Combining active learning with LLM models (like GPT) helps filter out the most ambiguous or important fragments of text for the model — with a focus on context, not just words.
Real-time annotation through assistant models generates the initial annotation, and a person only verifies or corrects. The AI model "learns" in the process.
Multimodal text annotation considers images, video, and audio accompanying text—for example, a caption for a photo or a text description for video analysis.
Ethical and culturally aware annotation that addresses cultural nuances, stereotypes, and biases in text. Models learn to "see" offensive or biased content and annotate it according to ethical norms. Zero-shot / few-shot annotation enables AI models to be trained on few examples or none, using knowledge from large language models (LLMs).
FAQ
What is annotation overhead, and why is it important?
Annotation overhead is the resources spent on training, quality control, and managing the data annotation process. It is important because it affects the overall cost of developing AI systems and the quality of AI models trained on that data.
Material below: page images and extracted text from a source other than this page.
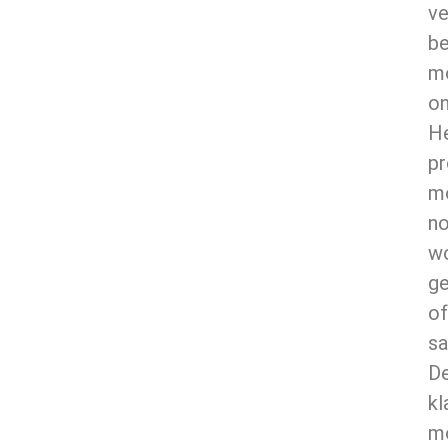
ve
b
m
on
H
pr
m
n
w
ge
of
sa
D
kl
m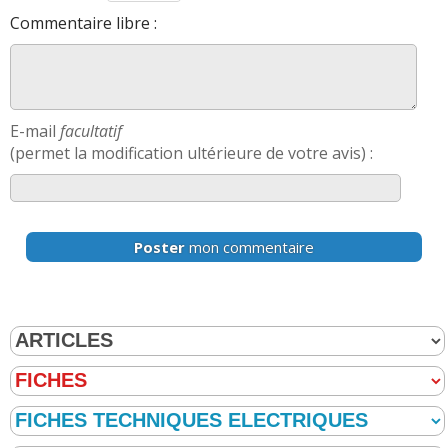
Commentaire libre :
E-mail
facultatif
(permet la modification ultérieure de votre avis) :
Poster
mon commentaire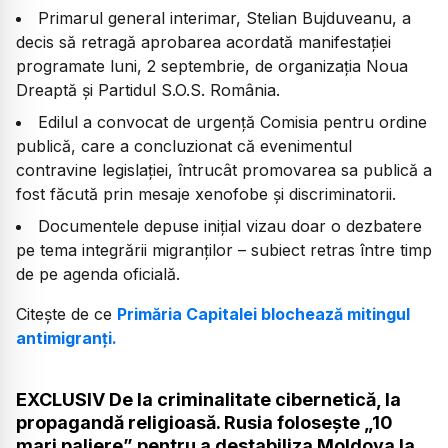
Primarul general interimar, Stelian Bujduveanu, a
decis să retragă aprobarea acordată manifestației
programate luni, 2 septembrie, de organizația Noua
Dreaptă și Partidul S.O.S. România.
Edilul a convocat de urgență Comisia pentru ordine
publică, care a concluzionat că evenimentul
contravine legislației, întrucât promovarea sa publică a
fost făcută prin mesaje xenofobe și discriminatorii.
Documentele depuse inițial vizau doar o dezbatere
pe tema integrării migranților – subiect retras între timp
de pe agenda oficială.
Citește de ce
Primăria Capitalei blochează mitingul
antimigranți.
EXCLUSIV De la criminalitate cibernetică, la
propagandă religioasă. Rusia folosește „10
mari paliere” pentru a destabiliza Moldova la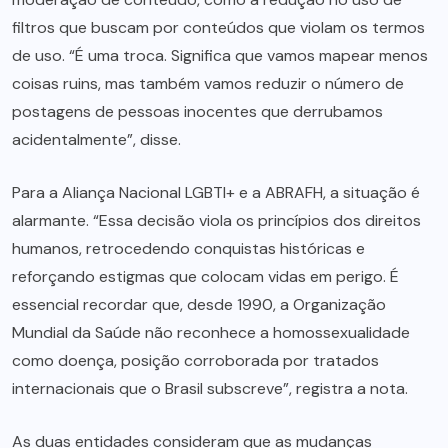
filtros que buscam por conteúdos que violam os termos
de uso. “É uma troca. Significa que vamos mapear menos
coisas ruins, mas também vamos reduzir o número de
postagens de pessoas inocentes que derrubamos
acidentalmente”, disse.
Para a Aliança Nacional LGBTI+ e a ABRAFH, a situação é
alarmante. “Essa decisão viola os princípios dos direitos
humanos, retrocedendo conquistas históricas e
reforçando estigmas que colocam vidas em perigo. É
essencial recordar que, desde 1990, a Organização
Mundial da Saúde não reconhece a homossexualidade
como doença, posição corroborada por tratados
internacionais que o Brasil subscreve”, registra a nota.
As duas entidades consideram que as mudanças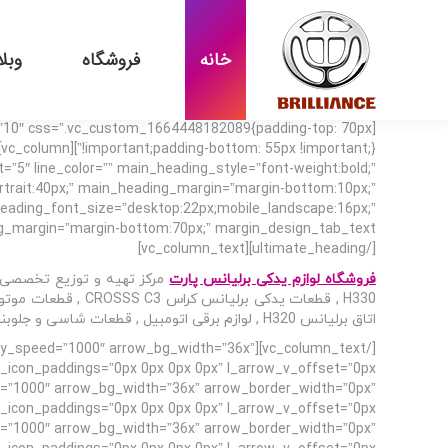
خانه
فروشگاه
وبل
=”10″ css=”.vc_custom_1664448182089{padding-top: 70px
=”5″ line_color=”” main_heading_style=”font-weight:bold;”
rtrait:40px;” main_heading_margin=”margin-bottom:10px;”
b_heading_font_size=”desktop:22px;mobile_landscape:16px;”
[/ultimate_heading][vc_column_text]
فروشگاه لوازم یدکی برلیانس پارت
اتاق برلیانس H320 , لوازم برقی اتومبیل , قطعات شاسی و جلوبندی خودرو , سیستم انتقال قدرت برلیانس H330 در تهران و سراسر ایران می باشد.
utoplay_speed=”1000″ arrow_bg_width=”36x”
d=”1000″ arrow_bg_width=”36x” arrow_border_width=”0px”
d=”1000″ arrow_bg_width=”36x” arrow_border_width=”0px”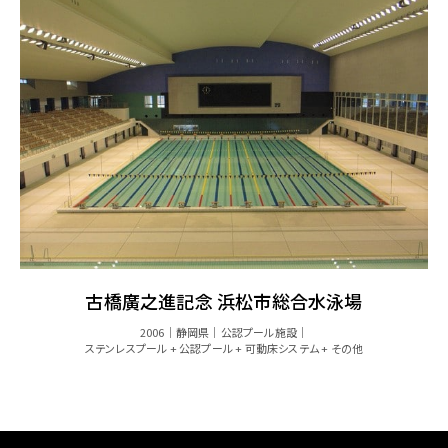
古橋廣之進記念 浜松市総合水泳場
2006
静岡県
公認プール施設
ステンレスプール + 公認プール + 可動床システム + その他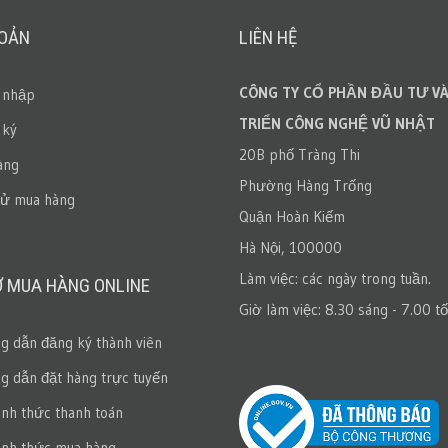
HOẢN
LIÊN HỆ
CÔNG TY CỔ PHẦN ĐẦU TƯ VÀ
 nhập
TRIỂN CÔNG NGHỆ VŨ NHẬT
 ký
20B phố Tràng Thi
àng
Phường Hàng Trống
sử mua hàng
Quận Hoàn Kiếm
Hà Nội, 100000
Làm việc: các ngày trong tuần.
Ợ MUA HÀNG ONLINE
Giờ làm việc: 8.30 sáng - 7.00 tố
 dẫn đăng ký thành viên
 dẫn đặt hàng trực tuyến
ình thức thanh toán
ình thức mua hàng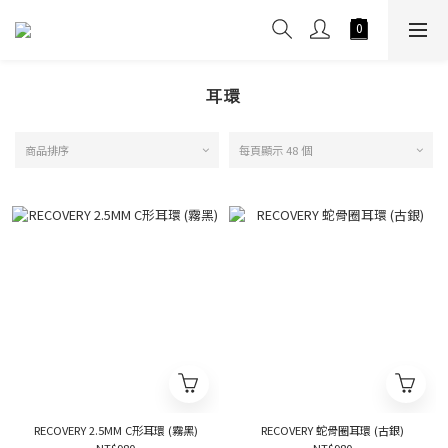
耳環
商品排序
每頁顯示 48 個
RECOVERY 2.5MM C形耳環 (霧黑)
RECOVERY 蛇骨圈耳環 (古銀)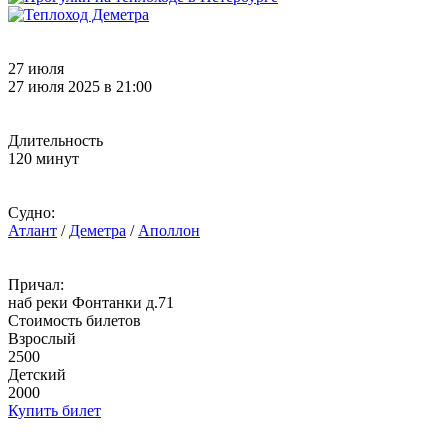
27 июля
27 июля 2025 в 21:00
Длительность
120 минут
Судно:
Атлант
/
Деметра
/
Аполлон
Причал:
наб реки Фонтанки д.71
Стоимость билетов
Взрослый
2500
Детский
2000
Купить билет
How does automation help reduce annotation costs?
Automation reduces annotation costs by automatically generating initial annotations.
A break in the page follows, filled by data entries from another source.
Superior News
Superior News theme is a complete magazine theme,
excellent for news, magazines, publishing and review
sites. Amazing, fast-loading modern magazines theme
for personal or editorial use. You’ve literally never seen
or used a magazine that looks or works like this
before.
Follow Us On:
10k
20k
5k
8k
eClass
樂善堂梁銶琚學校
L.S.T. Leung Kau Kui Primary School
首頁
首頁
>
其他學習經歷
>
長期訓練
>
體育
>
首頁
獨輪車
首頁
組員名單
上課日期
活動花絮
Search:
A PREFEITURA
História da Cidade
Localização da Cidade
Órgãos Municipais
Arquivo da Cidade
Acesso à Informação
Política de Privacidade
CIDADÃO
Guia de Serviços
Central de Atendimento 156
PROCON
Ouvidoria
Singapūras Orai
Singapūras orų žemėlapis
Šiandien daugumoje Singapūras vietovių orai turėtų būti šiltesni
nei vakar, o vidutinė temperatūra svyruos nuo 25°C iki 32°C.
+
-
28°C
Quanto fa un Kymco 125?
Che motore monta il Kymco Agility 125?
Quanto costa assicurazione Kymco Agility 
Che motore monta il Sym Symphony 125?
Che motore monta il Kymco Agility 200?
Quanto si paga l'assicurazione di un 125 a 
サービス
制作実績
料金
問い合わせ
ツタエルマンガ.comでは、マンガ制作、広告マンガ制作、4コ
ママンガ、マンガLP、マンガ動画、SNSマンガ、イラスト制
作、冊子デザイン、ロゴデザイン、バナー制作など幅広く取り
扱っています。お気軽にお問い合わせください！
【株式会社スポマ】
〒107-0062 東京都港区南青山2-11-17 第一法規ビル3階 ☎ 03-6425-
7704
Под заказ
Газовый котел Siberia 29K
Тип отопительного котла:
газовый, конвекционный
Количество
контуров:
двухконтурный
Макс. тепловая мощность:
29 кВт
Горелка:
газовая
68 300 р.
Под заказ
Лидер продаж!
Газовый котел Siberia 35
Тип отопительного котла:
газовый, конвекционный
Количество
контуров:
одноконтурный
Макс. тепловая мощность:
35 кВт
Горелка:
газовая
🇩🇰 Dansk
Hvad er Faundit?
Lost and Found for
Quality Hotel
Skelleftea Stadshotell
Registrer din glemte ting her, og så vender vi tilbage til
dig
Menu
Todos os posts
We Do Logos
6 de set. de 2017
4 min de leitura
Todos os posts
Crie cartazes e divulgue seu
What is active learning, and how does it benefit annotation processes?
Active learning is an approach where an AI model selects relevant examples for manual annotation. This reduces the amount of annotation by focusing efforts on complex or ambiguous data.
How can the efficiency of data annotation processes be improved?
Active learning reduces the amount of annotation required by selecting the most relevant examples. It also uses pre-trained AI models for automatic pre-annotation with subsequent human validation.
What role does AI play in improving annotation processes?
AI-powered tools help with this. They pre-label data, render annotations in real time, and improve efficiency.
What KPIs should be tracked to assess annotation performance?
Metrics include annotation speed, accuracy, consistency, and annotations per unit of time.
What future trends should we anticipate in annotation techniques?
Future trends include the development of semantic annotation, context-aware active learning, real-time annotation through assistant models, multimodal text annotation, and ethical and culturally aware annotation.